→ **TASK OBJECTIVE**: Every line from the one with "準防火地域/下水処理区域・宅地造成等工事規" up to and including the one with "Lege Dir im Online-Shop von Stampin’UP! ein" is to be output exactly as it appears below; pictures are not.

▶

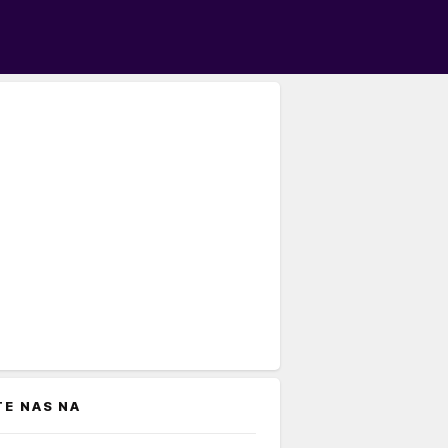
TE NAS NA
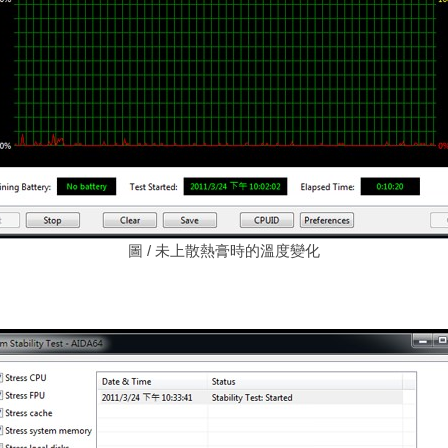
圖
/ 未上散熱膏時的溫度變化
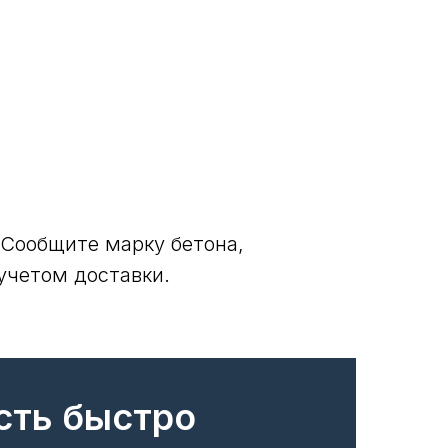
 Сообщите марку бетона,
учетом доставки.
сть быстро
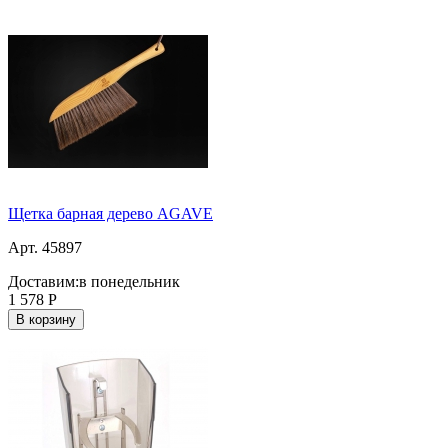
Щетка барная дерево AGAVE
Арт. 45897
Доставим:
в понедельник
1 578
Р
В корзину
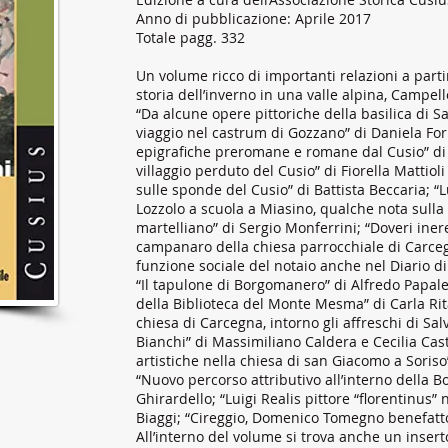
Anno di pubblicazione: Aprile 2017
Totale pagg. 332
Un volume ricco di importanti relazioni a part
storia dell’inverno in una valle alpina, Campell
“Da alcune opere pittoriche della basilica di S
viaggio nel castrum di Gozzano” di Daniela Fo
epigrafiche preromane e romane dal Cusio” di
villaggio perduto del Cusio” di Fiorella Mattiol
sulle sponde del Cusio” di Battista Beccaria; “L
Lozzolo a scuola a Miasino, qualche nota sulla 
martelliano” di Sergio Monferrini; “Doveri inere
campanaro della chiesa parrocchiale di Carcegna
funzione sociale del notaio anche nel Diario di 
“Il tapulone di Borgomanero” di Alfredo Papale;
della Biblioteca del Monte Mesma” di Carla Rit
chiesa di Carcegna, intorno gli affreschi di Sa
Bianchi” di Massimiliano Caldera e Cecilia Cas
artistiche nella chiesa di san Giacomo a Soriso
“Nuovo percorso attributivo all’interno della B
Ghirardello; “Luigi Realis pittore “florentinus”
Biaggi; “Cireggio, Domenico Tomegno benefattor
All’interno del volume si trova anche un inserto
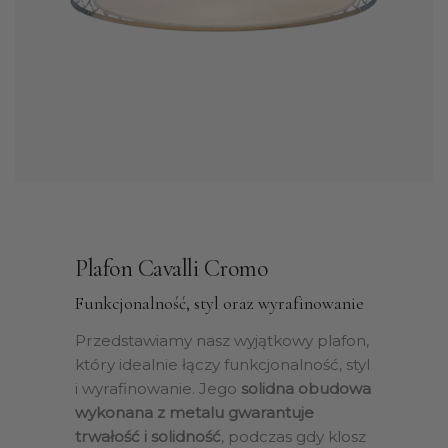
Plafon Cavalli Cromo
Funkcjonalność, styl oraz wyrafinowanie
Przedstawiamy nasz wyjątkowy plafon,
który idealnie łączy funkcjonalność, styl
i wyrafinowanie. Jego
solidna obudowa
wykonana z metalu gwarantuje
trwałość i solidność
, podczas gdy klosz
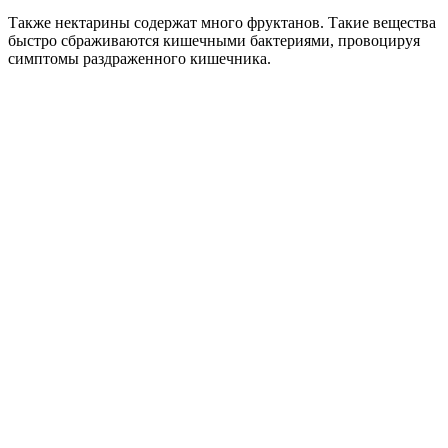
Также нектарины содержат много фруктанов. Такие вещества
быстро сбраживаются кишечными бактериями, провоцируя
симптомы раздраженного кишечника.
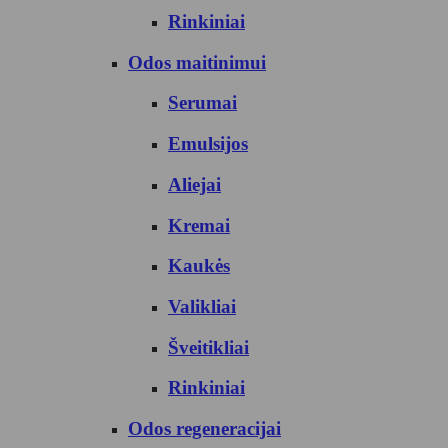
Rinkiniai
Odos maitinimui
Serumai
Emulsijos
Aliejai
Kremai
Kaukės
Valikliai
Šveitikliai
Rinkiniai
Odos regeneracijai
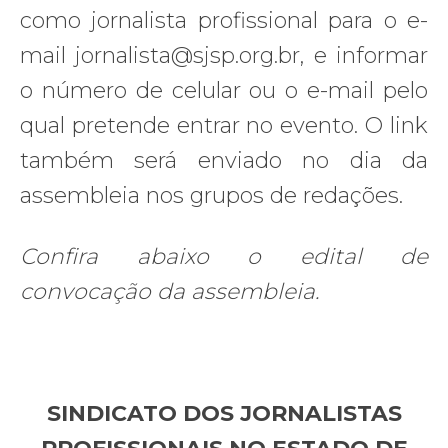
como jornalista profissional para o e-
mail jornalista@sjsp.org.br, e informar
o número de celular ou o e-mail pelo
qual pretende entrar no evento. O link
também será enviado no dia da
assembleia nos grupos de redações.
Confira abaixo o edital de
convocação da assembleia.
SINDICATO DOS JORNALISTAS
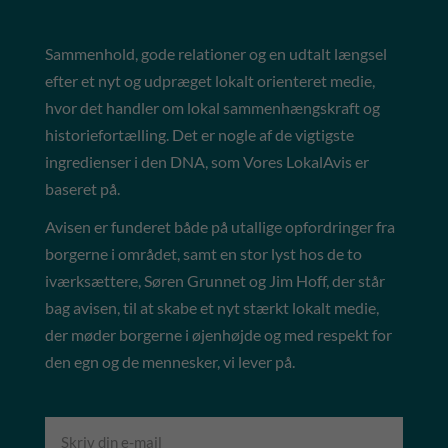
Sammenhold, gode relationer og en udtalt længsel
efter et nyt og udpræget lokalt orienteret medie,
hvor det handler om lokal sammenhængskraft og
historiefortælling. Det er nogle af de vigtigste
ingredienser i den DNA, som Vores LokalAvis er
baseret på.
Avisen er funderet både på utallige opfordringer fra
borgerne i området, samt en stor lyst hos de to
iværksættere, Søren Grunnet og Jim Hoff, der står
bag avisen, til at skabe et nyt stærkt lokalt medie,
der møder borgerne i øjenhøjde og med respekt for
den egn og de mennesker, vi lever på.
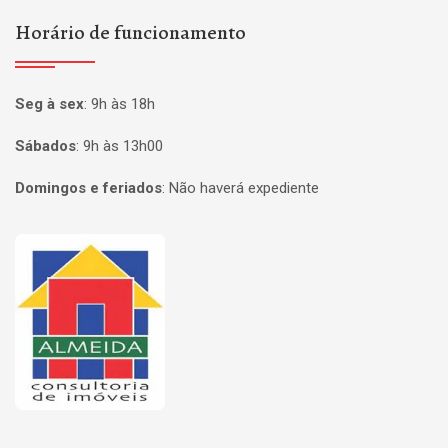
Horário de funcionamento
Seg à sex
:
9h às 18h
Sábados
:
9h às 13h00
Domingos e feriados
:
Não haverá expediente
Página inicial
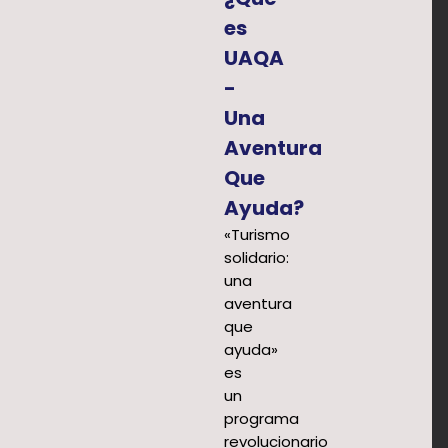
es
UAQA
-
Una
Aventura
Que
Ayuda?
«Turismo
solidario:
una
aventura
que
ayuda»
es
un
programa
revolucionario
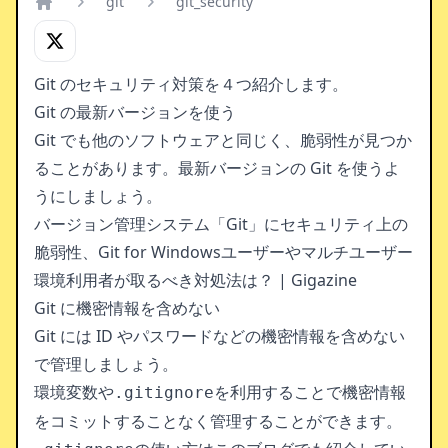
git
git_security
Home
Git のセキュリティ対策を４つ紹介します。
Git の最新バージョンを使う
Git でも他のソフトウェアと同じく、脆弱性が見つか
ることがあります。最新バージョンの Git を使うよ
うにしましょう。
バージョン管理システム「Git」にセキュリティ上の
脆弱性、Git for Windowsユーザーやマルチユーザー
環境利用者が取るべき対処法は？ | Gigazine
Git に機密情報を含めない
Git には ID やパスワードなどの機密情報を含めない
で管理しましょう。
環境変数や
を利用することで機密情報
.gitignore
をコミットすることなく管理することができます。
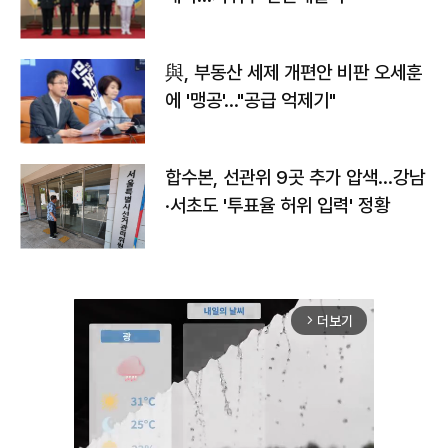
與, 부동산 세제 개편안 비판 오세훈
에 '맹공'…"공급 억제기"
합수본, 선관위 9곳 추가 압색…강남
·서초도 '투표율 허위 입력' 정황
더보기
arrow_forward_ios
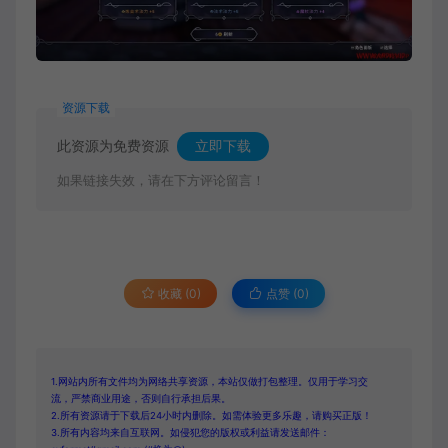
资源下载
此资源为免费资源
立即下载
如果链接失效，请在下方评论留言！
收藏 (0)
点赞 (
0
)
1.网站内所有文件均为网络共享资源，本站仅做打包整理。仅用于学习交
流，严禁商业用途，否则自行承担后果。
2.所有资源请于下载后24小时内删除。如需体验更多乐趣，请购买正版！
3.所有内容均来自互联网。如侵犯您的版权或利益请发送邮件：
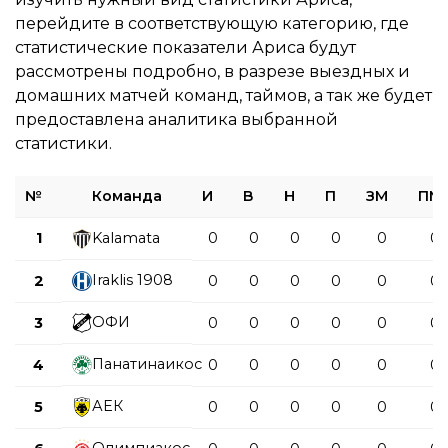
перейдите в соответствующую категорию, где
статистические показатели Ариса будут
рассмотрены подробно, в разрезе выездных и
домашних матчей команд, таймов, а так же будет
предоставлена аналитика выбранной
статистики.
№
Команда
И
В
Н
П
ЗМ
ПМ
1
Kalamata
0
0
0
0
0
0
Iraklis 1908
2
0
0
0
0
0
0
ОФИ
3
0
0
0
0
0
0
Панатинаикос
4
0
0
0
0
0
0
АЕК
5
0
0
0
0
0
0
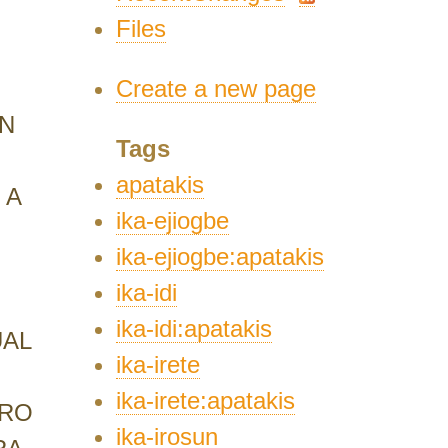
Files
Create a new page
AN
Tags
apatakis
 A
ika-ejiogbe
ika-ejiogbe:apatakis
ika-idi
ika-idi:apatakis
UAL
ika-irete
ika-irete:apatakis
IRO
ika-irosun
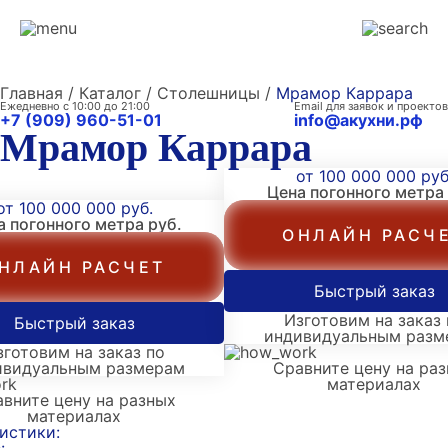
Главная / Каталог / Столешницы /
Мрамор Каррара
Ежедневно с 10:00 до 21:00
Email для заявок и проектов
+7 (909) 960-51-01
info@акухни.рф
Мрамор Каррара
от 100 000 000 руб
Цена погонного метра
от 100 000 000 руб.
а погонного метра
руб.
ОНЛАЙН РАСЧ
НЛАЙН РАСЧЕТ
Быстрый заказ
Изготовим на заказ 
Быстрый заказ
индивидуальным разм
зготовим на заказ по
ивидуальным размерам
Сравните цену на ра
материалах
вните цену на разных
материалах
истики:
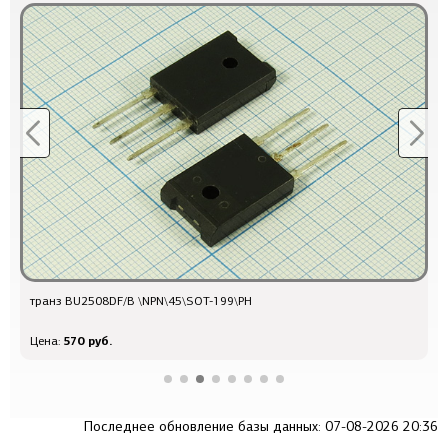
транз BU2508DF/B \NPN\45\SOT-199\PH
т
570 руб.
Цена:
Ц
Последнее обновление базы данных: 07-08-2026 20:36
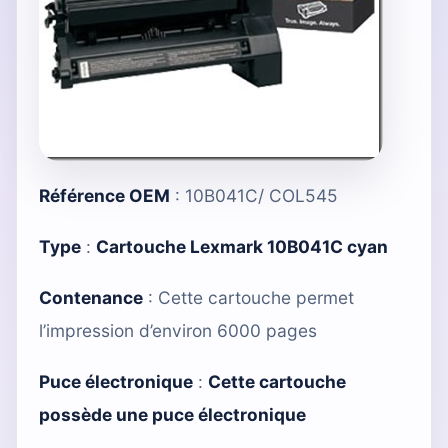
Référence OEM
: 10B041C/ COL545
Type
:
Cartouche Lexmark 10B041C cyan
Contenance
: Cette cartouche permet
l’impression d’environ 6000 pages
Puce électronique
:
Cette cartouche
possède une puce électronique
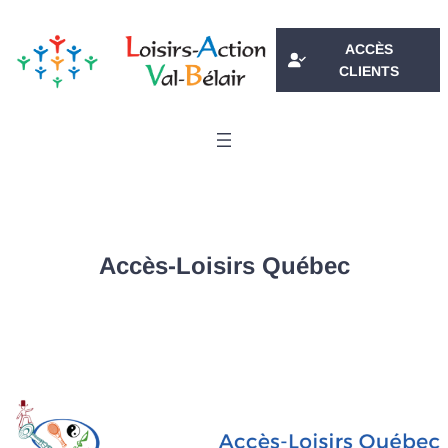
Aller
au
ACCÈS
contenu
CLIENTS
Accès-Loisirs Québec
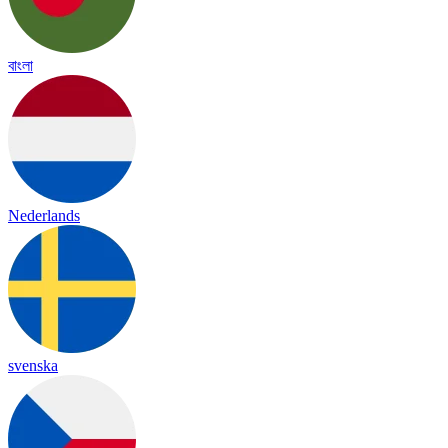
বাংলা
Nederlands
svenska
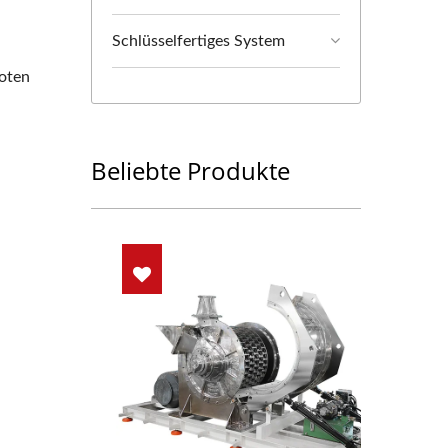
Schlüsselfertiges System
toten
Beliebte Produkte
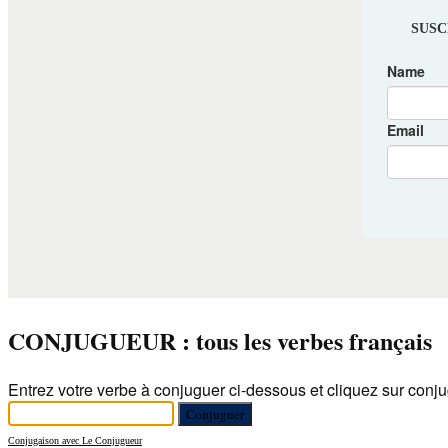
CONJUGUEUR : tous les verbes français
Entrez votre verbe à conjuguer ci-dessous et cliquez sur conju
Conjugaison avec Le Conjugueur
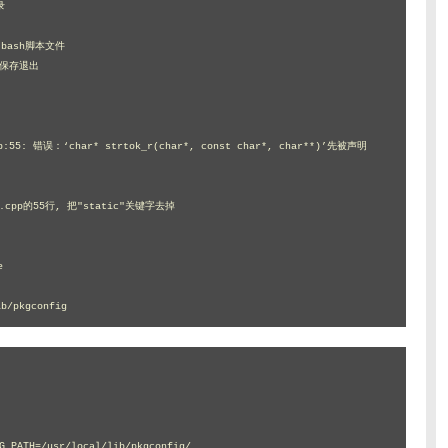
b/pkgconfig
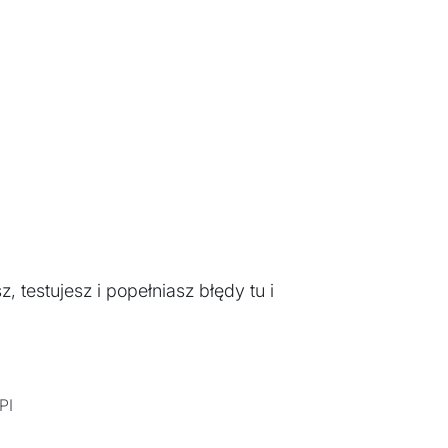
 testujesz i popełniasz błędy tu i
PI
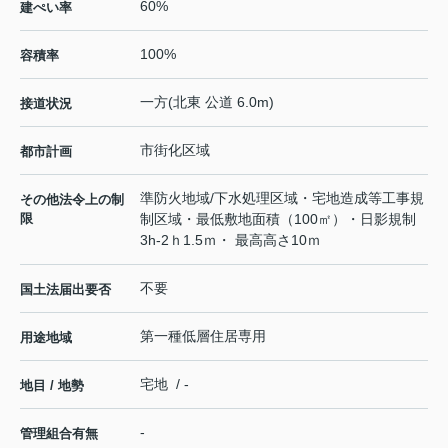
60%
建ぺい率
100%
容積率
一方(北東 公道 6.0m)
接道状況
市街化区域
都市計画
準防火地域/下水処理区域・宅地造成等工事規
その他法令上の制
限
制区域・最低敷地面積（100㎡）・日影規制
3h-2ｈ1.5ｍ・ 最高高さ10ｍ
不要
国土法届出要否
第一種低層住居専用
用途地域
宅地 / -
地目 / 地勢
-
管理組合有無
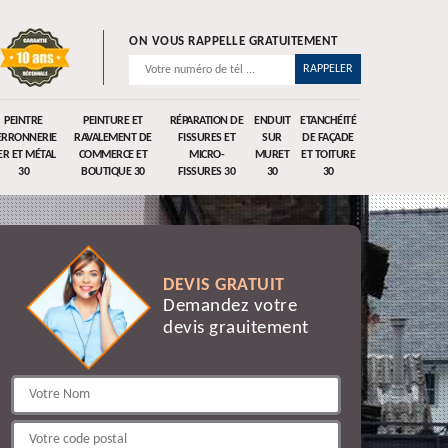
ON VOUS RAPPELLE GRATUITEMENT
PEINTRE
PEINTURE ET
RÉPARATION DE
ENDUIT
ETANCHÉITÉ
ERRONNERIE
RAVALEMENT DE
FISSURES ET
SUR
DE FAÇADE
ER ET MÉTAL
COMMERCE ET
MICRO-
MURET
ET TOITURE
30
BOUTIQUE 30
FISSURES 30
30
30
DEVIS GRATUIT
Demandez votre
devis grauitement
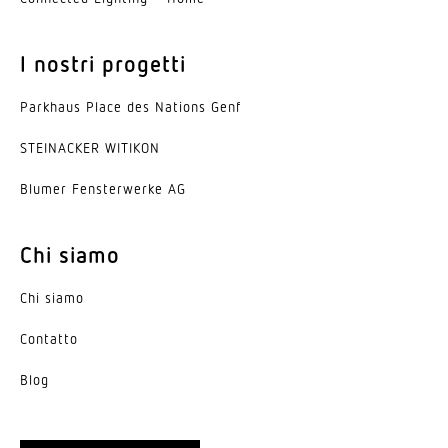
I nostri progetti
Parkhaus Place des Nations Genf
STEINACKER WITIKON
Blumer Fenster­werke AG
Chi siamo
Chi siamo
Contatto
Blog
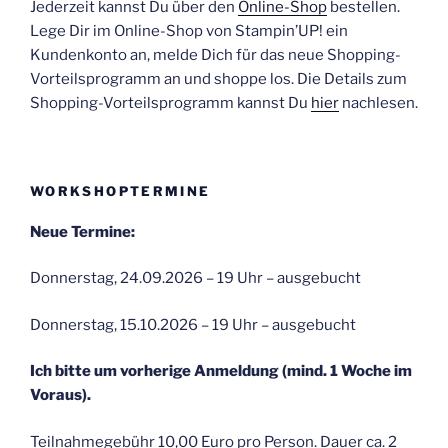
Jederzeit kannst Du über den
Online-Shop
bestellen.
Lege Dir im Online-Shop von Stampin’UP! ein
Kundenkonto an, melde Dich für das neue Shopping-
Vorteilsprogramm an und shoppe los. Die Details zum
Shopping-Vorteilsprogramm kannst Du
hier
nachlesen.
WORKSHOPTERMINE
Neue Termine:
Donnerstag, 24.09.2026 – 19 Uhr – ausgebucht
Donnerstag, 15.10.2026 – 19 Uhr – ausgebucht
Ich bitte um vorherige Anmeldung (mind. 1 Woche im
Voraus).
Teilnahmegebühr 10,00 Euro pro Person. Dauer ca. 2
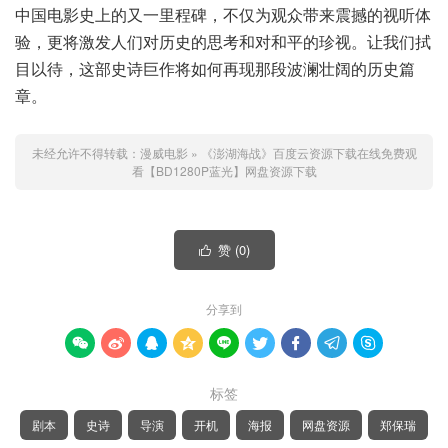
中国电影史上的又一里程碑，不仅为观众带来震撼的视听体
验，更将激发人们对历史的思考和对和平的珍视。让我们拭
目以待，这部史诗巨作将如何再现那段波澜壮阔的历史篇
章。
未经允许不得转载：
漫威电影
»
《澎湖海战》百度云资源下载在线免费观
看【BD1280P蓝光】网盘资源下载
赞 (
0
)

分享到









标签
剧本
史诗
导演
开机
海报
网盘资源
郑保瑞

◀

→ **EXERCISE RESULT**:
準防火地域/下水処理区域・宅地造成等工事規
その他法令上の制
限
制区域・最低敷地面積（100㎡）・日影規制
3h-2ｈ1.5ｍ・ 最高高さ10ｍ
不要
国土法届出要否
第一種低層住居専用
用途地域
宅地 / -
地目 / 地勢
-
管理組合有無
ON VOUS RAPPELLE GRATUITEMENT
PEINTRE
PEINTURE ET
RÉPARATION DE
ENDUIT
ETANCHÉITÉ
ERRONNERIE
RAVALEMENT DE
FISSURES ET
SUR
DE FAÇADE
ER ET MÉTAL
COMMERCE ET
MICRO-
MURET
ET TOITURE
30
BOUTIQUE 30
FISSURES 30
30
30
DEVIS GRATUIT
Demandez votre
devis grauitement
I nostri progetti
Parkhaus Place des Nations Genf
STEINACKER WITIKON
Blumer Fenster­werke AG
Chi siamo
Chi siamo
Contatto
Blog
Jederzeit kannst Du über den
Online-Shop
bestellen.
Lege Dir im Online-Shop von Stampin’UP! ein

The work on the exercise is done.